Does the time reversal flip the differential measure $dt$?

Question

Does the time reversal flip the differential measure $dt$ or integral measure $dt$?

Does the time reversal flip the differential measure $dt$ or $\Delta t$?

1. Suppose we look at the derivative on a classical position $x(t)$, naively if we think the differential measure as $\Delta t$ then we do NOT flip it under time reversal. So $$ \frac{d {x}( t)}{d t } \vert_{ t = t_1} \equiv \lim_{\Delta t \to 0} \frac{{x}( t_1+\Delta t ) -{x}( t_1)}{\Delta t }$$ $$\overset{T}{\to} \lim_{\Delta t \to 0} \frac{{x}( -t_1-\Delta t ) -{x}( -t_1)}{\Delta t }= \color{red} {(-1)} \frac{d {x}( t)}{d t } \vert_{ t = -t_1}. $$ Here we flip $x(t) \overset{T}{\to} x(-t)$ for any $t$ on the time axis, so we flip ${x}( t_1+\Delta t ) \overset{T}{\to} {x}( -t_1-\Delta t )$ and flip ${x}( t_1 ) \overset{T}{\to} {x}( -t_1 )$.

2. Again on a classical position $x(t)$, naively if we think the differential measure as $\Delta t = t_{j+1}-t_j$ then we seem to have to flip it under time reversal. So $$\Delta t = t_{j+1}-t_j\overset{T}{\to} t_{-(j+1)}-t_{-j} =-(t_{-j} - t_{-(j+1)})=- \Delta t (!!!)$$ $$ \color{red}{dt \overset{T}{\to} - dt (!!!)}$$ Here we label $t_{j+1} > t_j > 0 > t_{-j}=-t_j >t_{-{j+1}}=-t_{j+1}$ in an easily understandable way from the large $t>0$ value to the $t<0$ value along the time axis.

Then we derive a totally different opposite sign of the time reversal on the time derivative: $$ \frac{d {x}( t)}{d t } \vert_{ t = t_1} \equiv \lim_{\Delta t =t_2-t_1\to 0} \frac{{x}( t_2 ) -{x}( t_1)}{t_2-t_1 }\overset{T}{\to} \lim_{t_2-t_1 \to 0} \frac{{x}( t_{-2} ) -{x}( t_{-1})}{ t_{-2}-t_{-1} }$$ $$= \lim_{t_2-t_1 \to 0} \frac{{x}( -t_2 ) -{x}( -t_1)}{ -t_2+t_1 }= \lim_{t_2-t_1 \to 0} \frac{-({x}( -t_1)-x(-t_1-(t_2-t_1 ) ))}{ -(t_2-t_1) }= \color{red}{(+1)} \frac{d {x}( t)}{d t } \vert_{ t = -t_1}. $$ Here we label $t_2 > t_1 > 0 > t_{-1}=-t_1 >t_{-2}=-t_2$ in an easily understandable way from the large $t>0$ value to the $t<0$ value along the time axis.

All the discussion above applies to the classical state, position $$x(t)$$ and also to a quantum state (state vector in a Hilbert space) $$| \psi(t)\rangle$$ So you can answer from a quantum theory perspective too. Thanks in advance.

Answer 1

No, the time reversal does NOT flip the differential measure $dt$ or integral measure $dt$, if we choose the active transformation on changing the state function $x(t)$ only.

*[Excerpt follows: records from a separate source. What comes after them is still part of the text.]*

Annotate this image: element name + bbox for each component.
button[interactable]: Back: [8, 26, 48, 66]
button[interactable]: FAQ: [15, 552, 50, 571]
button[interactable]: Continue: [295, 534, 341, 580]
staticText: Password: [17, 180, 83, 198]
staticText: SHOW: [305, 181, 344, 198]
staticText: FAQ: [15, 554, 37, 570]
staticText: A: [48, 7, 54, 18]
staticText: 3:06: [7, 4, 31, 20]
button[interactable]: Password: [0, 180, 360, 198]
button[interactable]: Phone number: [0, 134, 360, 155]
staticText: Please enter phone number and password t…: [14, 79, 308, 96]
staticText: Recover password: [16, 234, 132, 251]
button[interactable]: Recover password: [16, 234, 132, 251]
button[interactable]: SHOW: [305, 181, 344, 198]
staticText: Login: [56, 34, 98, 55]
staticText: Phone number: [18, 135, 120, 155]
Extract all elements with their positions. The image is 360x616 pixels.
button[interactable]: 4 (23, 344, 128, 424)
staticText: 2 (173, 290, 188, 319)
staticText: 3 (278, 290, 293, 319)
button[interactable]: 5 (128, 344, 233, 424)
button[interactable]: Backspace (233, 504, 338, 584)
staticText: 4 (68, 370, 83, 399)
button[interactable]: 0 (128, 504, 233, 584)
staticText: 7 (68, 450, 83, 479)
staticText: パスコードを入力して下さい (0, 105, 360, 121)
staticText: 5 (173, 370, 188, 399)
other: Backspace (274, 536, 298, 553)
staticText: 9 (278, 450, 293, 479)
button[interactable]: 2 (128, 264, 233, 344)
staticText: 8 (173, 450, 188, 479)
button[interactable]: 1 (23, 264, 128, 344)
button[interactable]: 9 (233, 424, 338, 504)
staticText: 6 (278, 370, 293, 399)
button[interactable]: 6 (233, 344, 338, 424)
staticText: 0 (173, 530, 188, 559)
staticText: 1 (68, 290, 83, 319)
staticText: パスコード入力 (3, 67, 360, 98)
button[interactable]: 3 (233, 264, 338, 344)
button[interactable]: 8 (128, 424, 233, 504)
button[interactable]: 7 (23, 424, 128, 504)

The reason is that we need to first fix either choose

• the active transformation (the associated field or state function changes but the coordinates stay the same) $$ x(t) \to x'(t)\equiv x(-t) $$ $$ t \to t $$
• the passive transformation (the coordinate changes but the associated field or state function stays the same) $$ x(t) \to x'(t)\equiv x(t) $$ $$ t \to t'\equiv -t $$

We should not do both active transformation and passive transformation altogether, then it will lead to totally null unchanged transformations.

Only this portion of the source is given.